The Wedding Quilt – Episode 25


The weather was glorious on that spring day when Paddy Ryan first took Beasie driving.

All along the lanes wild cherry and plum trees were in bloom, and the sugar maples, which had recently yielded their annual crop of sap for boiling into syrup, had now leafed out in lofty bright green fans.

Now and then Beasie glimpsed a meadowlark or a bobolink in flight, and wild geese flew overhead in large, honking skeins.

“Looks like they’re going to the lake, too,” Paddy observed.

“I guess so.”

Beasie was embarrassed. Why did she feel so tongue-tied? What were you supposed to talk to a fellow about on a first date?

She’d better not mention the war; some men didn’t care to talk about their experiences, while others had far too much to say on the subject.

“How is your mother?” she asked at last. “After all that’s happened, I mean?”

“Well, I can tell you one thing for sure, she doesn’t want me to go on the spring drive again!”

“I’m sure she doesn’t. So will you go anyway?”

“I suppose it’s near time I gave it up. I’ll be thirty next birthday and I’m getting past it. Dad’s going to buy me a team of horses and I’ll go to the lumber camps as a teamster instead. They get paid twenty-five cents a day more then regular lumberjacks, so that’s not bad.”

“Your mother will be glad to hear that.”

“I bet she knows already. Dad probably made me the offer because she put him up to it. That’s how things work in our family.” Paddy reined in the horse and the animal slowed to a walk.

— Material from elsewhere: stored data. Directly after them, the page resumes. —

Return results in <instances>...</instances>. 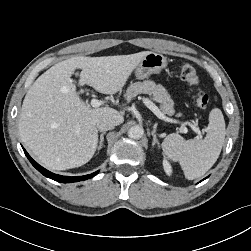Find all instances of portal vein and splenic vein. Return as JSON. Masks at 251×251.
<instances>
[{
  "instance_id": "portal-vein-and-splenic-vein-1",
  "label": "portal vein and splenic vein",
  "mask_w": 251,
  "mask_h": 251,
  "mask_svg": "<svg viewBox=\"0 0 251 251\" xmlns=\"http://www.w3.org/2000/svg\"><path fill=\"white\" fill-rule=\"evenodd\" d=\"M83 90L81 89L80 92H82ZM143 102L145 103V105L160 119L164 120V121H167V122H173V123H177L176 120H173L171 118H168L166 117L161 111L160 109L151 101L149 100L148 98H143ZM104 102L101 101V100H98V99H92L91 102H90V105L91 107H94V108H98L99 106H101ZM183 126L185 125H189L190 128L200 134V130L198 128H196L193 124L191 123H182ZM183 133H187L188 130L186 127L183 128L182 130Z\"/></svg>"
}]
</instances>
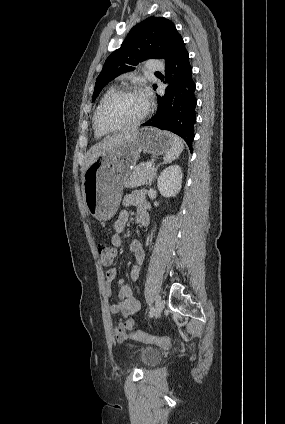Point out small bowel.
I'll return each instance as SVG.
<instances>
[{
    "label": "small bowel",
    "instance_id": "obj_1",
    "mask_svg": "<svg viewBox=\"0 0 285 424\" xmlns=\"http://www.w3.org/2000/svg\"><path fill=\"white\" fill-rule=\"evenodd\" d=\"M125 209L119 212L113 228L115 233L111 237V243L114 247H121L123 244L122 232L129 221L130 213L127 208L136 207L137 213L135 221L137 224L145 226L148 224L149 217L146 211V193L144 190H136L126 194L123 198ZM131 251L134 255L135 264L130 271V278L138 281L141 275V266L145 259L143 244L140 240L131 242ZM117 277V270L110 268L105 274L104 293L106 297H112L114 294L113 282ZM135 290L124 280H119L116 289L118 301L109 307L110 313L114 316L125 318L124 322H119L113 329V336L116 341L123 342L131 337L135 322L131 316L140 310V302L134 295Z\"/></svg>",
    "mask_w": 285,
    "mask_h": 424
}]
</instances>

“You’re quiet, Beasie. Is there something wrong? Have I said something to offend you? It’s not your folks, is it? They’re not sick or something?”

“No, no, of course not. Nothing like that.” But of course she was worried, dreadfully so, and it showed.

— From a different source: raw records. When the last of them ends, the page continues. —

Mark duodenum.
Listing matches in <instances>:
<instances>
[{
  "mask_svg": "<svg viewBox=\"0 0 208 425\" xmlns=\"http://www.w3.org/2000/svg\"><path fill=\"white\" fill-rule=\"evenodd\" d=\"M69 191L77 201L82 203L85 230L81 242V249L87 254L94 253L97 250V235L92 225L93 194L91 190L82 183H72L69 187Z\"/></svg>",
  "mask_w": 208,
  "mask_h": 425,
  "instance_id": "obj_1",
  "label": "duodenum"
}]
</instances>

She might as well tell him, and if she bored him and he never asked her out again, so be it.

“Dad thinks we’re going to lose the store, Paddy.”

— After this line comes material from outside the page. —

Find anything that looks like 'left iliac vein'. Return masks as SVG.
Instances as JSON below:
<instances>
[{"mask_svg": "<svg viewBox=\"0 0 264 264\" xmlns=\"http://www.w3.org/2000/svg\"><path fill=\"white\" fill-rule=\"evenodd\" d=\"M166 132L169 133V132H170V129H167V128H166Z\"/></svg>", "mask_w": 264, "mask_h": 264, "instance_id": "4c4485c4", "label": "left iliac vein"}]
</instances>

“What? But it’s been there at the crossroads since your grandfather’s time. How can you be losing it now? Where else would anyone shop?”

“They’re all going into Ararat on the train. They’ve put up a ladies’ rest room with couches and all so shoppers have the comforts of home while they’re waiting for the train.

“The grocers have what they call loss leaders to bring the customers in. One week they’ll have bacon, say, or butter, at a very low price.

“Customers flock in to get those items, the idea being that they’ll stock up on other goods while they’re in the shop. Naturally we can’t compete, and our trade has dropped off to the lowest level it’s been since the war.”

“I guess I missed all that by going away up north.”

“The worst of it was that Mum was planning to stock yard goods and start up a quilting group for local ladies. She’s even started work on a quilt with the double wedding ring pattern that she hoped to inspire them all with.

“Mum’s club would have meant so much to women stuck at home with young children. They could have brought the babies along to the meetings and taken it in turns to keep them entertained.”

“I can’t say I know much about quilting,” Paddy said, “but you mustn’t let Burke’s go out of business. It’s a local institution.”

“If you can explain how to stop ourselves going under, I’d be glad to hear about it!” Beasie said, annoyed at his cavalier attitude.

“It’s simple. If your customers won’t come to you, you must go to them.”